_Problem description_: In full and without alteration, print the entries.

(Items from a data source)
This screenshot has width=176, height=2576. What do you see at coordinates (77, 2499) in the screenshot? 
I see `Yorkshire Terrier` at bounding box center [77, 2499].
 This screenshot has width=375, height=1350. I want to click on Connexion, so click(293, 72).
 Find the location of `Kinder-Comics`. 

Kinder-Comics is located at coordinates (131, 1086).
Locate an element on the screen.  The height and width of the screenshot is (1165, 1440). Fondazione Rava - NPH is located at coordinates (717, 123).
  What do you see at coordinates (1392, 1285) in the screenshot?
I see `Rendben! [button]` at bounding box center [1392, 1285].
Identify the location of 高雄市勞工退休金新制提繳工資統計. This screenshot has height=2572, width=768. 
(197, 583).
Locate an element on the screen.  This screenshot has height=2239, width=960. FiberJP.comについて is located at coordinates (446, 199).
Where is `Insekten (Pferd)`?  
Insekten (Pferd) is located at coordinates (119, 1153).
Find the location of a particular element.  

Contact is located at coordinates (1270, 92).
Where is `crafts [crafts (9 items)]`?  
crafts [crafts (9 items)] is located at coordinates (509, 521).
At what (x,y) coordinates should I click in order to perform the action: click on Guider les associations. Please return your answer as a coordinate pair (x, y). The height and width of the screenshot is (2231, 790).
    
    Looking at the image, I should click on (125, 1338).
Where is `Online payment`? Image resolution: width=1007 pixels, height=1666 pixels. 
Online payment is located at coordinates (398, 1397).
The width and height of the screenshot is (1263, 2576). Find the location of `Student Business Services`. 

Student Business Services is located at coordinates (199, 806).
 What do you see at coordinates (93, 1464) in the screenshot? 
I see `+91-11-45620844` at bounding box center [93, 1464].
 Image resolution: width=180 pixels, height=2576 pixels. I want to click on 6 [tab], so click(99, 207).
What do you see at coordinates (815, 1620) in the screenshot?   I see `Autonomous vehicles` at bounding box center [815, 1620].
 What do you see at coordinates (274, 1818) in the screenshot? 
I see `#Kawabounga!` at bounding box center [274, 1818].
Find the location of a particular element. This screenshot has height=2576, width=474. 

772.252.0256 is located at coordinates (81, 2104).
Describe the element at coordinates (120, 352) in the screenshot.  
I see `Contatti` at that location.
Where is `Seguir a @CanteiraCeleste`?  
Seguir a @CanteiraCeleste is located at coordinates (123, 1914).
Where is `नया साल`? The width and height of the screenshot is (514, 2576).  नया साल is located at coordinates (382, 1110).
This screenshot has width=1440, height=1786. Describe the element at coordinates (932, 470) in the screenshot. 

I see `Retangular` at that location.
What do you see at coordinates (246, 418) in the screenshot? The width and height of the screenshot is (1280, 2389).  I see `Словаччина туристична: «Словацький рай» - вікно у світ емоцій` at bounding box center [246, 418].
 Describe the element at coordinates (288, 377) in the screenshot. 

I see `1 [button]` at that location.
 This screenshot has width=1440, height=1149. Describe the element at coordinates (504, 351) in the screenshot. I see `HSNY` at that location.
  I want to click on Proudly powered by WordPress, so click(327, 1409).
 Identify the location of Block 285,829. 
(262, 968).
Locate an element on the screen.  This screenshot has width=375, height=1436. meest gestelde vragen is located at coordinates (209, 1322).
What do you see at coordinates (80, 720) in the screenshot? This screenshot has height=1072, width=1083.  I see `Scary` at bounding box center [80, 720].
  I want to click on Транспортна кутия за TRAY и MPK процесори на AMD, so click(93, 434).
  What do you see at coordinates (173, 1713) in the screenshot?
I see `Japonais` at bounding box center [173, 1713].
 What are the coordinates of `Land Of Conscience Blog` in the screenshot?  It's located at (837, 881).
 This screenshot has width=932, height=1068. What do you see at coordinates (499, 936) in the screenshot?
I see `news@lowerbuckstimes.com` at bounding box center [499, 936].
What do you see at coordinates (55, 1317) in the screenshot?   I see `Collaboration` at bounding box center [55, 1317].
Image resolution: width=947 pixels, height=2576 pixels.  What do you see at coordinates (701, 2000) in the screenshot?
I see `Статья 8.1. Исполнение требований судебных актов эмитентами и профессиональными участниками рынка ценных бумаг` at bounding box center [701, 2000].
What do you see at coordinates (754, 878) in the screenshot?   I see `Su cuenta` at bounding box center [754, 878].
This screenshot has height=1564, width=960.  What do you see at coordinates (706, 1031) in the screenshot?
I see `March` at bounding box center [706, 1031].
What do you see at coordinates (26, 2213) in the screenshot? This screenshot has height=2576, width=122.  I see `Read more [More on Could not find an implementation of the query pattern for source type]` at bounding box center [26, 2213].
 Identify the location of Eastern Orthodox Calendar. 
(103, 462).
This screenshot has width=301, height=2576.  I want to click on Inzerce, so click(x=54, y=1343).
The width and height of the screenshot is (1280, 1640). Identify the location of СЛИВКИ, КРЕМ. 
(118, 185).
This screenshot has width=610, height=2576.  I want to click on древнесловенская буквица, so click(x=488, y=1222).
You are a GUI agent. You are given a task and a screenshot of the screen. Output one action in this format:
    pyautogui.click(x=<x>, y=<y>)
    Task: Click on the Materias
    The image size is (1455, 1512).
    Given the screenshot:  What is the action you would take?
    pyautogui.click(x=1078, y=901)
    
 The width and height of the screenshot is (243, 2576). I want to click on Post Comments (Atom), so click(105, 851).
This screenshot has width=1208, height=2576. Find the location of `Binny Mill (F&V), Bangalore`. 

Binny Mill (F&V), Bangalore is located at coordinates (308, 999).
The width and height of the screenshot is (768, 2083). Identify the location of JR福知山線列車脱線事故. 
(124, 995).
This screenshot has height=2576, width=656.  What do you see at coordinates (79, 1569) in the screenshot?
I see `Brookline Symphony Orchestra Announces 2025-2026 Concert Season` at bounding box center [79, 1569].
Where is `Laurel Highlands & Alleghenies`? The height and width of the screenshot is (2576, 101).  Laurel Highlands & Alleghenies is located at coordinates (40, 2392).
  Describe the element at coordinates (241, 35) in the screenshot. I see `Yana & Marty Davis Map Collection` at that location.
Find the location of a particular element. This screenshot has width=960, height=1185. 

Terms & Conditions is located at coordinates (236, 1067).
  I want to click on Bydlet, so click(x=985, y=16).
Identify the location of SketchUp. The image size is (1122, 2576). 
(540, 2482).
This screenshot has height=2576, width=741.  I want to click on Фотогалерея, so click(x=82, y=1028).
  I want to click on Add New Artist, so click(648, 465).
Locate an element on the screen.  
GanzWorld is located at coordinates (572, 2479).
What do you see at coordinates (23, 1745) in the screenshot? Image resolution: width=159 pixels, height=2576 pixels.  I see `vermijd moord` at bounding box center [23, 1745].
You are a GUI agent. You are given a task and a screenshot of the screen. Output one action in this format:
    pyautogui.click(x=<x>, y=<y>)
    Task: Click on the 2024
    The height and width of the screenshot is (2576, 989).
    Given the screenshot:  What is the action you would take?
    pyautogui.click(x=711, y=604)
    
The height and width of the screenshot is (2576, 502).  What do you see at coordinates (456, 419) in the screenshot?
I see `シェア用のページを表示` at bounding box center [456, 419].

_Solution for this task_:
This screenshot has width=176, height=2576. What do you see at coordinates (77, 2499) in the screenshot? 
I see `Yorkshire Terrier` at bounding box center [77, 2499].
 This screenshot has width=375, height=1350. I want to click on Connexion, so click(293, 72).
 Find the location of `Kinder-Comics`. 

Kinder-Comics is located at coordinates (131, 1086).
Locate an element on the screen.  The height and width of the screenshot is (1165, 1440). Fondazione Rava - NPH is located at coordinates (717, 123).
  What do you see at coordinates (1392, 1285) in the screenshot?
I see `Rendben! [button]` at bounding box center [1392, 1285].
Identify the location of 高雄市勞工退休金新制提繳工資統計. This screenshot has height=2572, width=768. 
(197, 583).
Locate an element on the screen.  This screenshot has height=2239, width=960. FiberJP.comについて is located at coordinates (446, 199).
Where is `Insekten (Pferd)`?  
Insekten (Pferd) is located at coordinates (119, 1153).
Find the location of a particular element.  

Contact is located at coordinates (1270, 92).
Where is `crafts [crafts (9 items)]`?  
crafts [crafts (9 items)] is located at coordinates (509, 521).
At what (x,y) coordinates should I click in order to perform the action: click on Guider les associations. Please return your answer as a coordinate pair (x, y). The height and width of the screenshot is (2231, 790).
    
    Looking at the image, I should click on (125, 1338).
Where is `Online payment`? Image resolution: width=1007 pixels, height=1666 pixels. 
Online payment is located at coordinates (398, 1397).
The width and height of the screenshot is (1263, 2576). Find the location of `Student Business Services`. 

Student Business Services is located at coordinates (199, 806).
 What do you see at coordinates (93, 1464) in the screenshot? 
I see `+91-11-45620844` at bounding box center [93, 1464].
 Image resolution: width=180 pixels, height=2576 pixels. I want to click on 6 [tab], so click(99, 207).
What do you see at coordinates (815, 1620) in the screenshot?   I see `Autonomous vehicles` at bounding box center [815, 1620].
 What do you see at coordinates (274, 1818) in the screenshot? 
I see `#Kawabounga!` at bounding box center [274, 1818].
Find the location of a particular element. This screenshot has height=2576, width=474. 

772.252.0256 is located at coordinates (81, 2104).
Describe the element at coordinates (120, 352) in the screenshot.  
I see `Contatti` at that location.
Where is `Seguir a @CanteiraCeleste`?  
Seguir a @CanteiraCeleste is located at coordinates (123, 1914).
Where is `नया साल`? The width and height of the screenshot is (514, 2576).  नया साल is located at coordinates (382, 1110).
This screenshot has width=1440, height=1786. Describe the element at coordinates (932, 470) in the screenshot. 

I see `Retangular` at that location.
What do you see at coordinates (246, 418) in the screenshot? The width and height of the screenshot is (1280, 2389).  I see `Словаччина туристична: «Словацький рай» - вікно у світ емоцій` at bounding box center [246, 418].
 Describe the element at coordinates (288, 377) in the screenshot. 

I see `1 [button]` at that location.
 This screenshot has width=1440, height=1149. Describe the element at coordinates (504, 351) in the screenshot. I see `HSNY` at that location.
  I want to click on Proudly powered by WordPress, so click(327, 1409).
 Identify the location of Block 285,829. 
(262, 968).
Locate an element on the screen.  This screenshot has width=375, height=1436. meest gestelde vragen is located at coordinates (209, 1322).
What do you see at coordinates (80, 720) in the screenshot? This screenshot has height=1072, width=1083.  I see `Scary` at bounding box center [80, 720].
  I want to click on Транспортна кутия за TRAY и MPK процесори на AMD, so click(93, 434).
  What do you see at coordinates (173, 1713) in the screenshot?
I see `Japonais` at bounding box center [173, 1713].
 What are the coordinates of `Land Of Conscience Blog` in the screenshot?  It's located at (837, 881).
 This screenshot has width=932, height=1068. What do you see at coordinates (499, 936) in the screenshot?
I see `news@lowerbuckstimes.com` at bounding box center [499, 936].
What do you see at coordinates (55, 1317) in the screenshot?   I see `Collaboration` at bounding box center [55, 1317].
Image resolution: width=947 pixels, height=2576 pixels.  What do you see at coordinates (701, 2000) in the screenshot?
I see `Статья 8.1. Исполнение требований судебных актов эмитентами и профессиональными участниками рынка ценных бумаг` at bounding box center [701, 2000].
What do you see at coordinates (754, 878) in the screenshot?   I see `Su cuenta` at bounding box center [754, 878].
This screenshot has height=1564, width=960.  What do you see at coordinates (706, 1031) in the screenshot?
I see `March` at bounding box center [706, 1031].
What do you see at coordinates (26, 2213) in the screenshot? This screenshot has height=2576, width=122.  I see `Read more [More on Could not find an implementation of the query pattern for source type]` at bounding box center [26, 2213].
 Identify the location of Eastern Orthodox Calendar. 
(103, 462).
This screenshot has width=301, height=2576.  I want to click on Inzerce, so click(x=54, y=1343).
The width and height of the screenshot is (1280, 1640). Identify the location of СЛИВКИ, КРЕМ. 
(118, 185).
This screenshot has width=610, height=2576.  I want to click on древнесловенская буквица, so click(x=488, y=1222).
You are a GUI agent. You are given a task and a screenshot of the screen. Output one action in this format:
    pyautogui.click(x=<x>, y=<y>)
    Task: Click on the Materias
    The image size is (1455, 1512).
    Given the screenshot:  What is the action you would take?
    pyautogui.click(x=1078, y=901)
    
 The width and height of the screenshot is (243, 2576). I want to click on Post Comments (Atom), so click(105, 851).
This screenshot has width=1208, height=2576. Find the location of `Binny Mill (F&V), Bangalore`. 

Binny Mill (F&V), Bangalore is located at coordinates (308, 999).
The width and height of the screenshot is (768, 2083). Identify the location of JR福知山線列車脱線事故. 
(124, 995).
This screenshot has height=2576, width=656.  What do you see at coordinates (79, 1569) in the screenshot?
I see `Brookline Symphony Orchestra Announces 2025-2026 Concert Season` at bounding box center [79, 1569].
Where is `Laurel Highlands & Alleghenies`? The height and width of the screenshot is (2576, 101).  Laurel Highlands & Alleghenies is located at coordinates (40, 2392).
  Describe the element at coordinates (241, 35) in the screenshot. I see `Yana & Marty Davis Map Collection` at that location.
Find the location of a particular element. This screenshot has width=960, height=1185. 

Terms & Conditions is located at coordinates (236, 1067).
  I want to click on Bydlet, so click(x=985, y=16).
Identify the location of SketchUp. The image size is (1122, 2576). 
(540, 2482).
This screenshot has height=2576, width=741.  I want to click on Фотогалерея, so click(x=82, y=1028).
  I want to click on Add New Artist, so click(648, 465).
Locate an element on the screen.  
GanzWorld is located at coordinates (572, 2479).
What do you see at coordinates (23, 1745) in the screenshot? Image resolution: width=159 pixels, height=2576 pixels.  I see `vermijd moord` at bounding box center [23, 1745].
You are a GUI agent. You are given a task and a screenshot of the screen. Output one action in this format:
    pyautogui.click(x=<x>, y=<y>)
    Task: Click on the 2024
    The height and width of the screenshot is (2576, 989).
    Given the screenshot:  What is the action you would take?
    pyautogui.click(x=711, y=604)
    
The height and width of the screenshot is (2576, 502).  What do you see at coordinates (456, 419) in the screenshot?
I see `シェア用のページを表示` at bounding box center [456, 419].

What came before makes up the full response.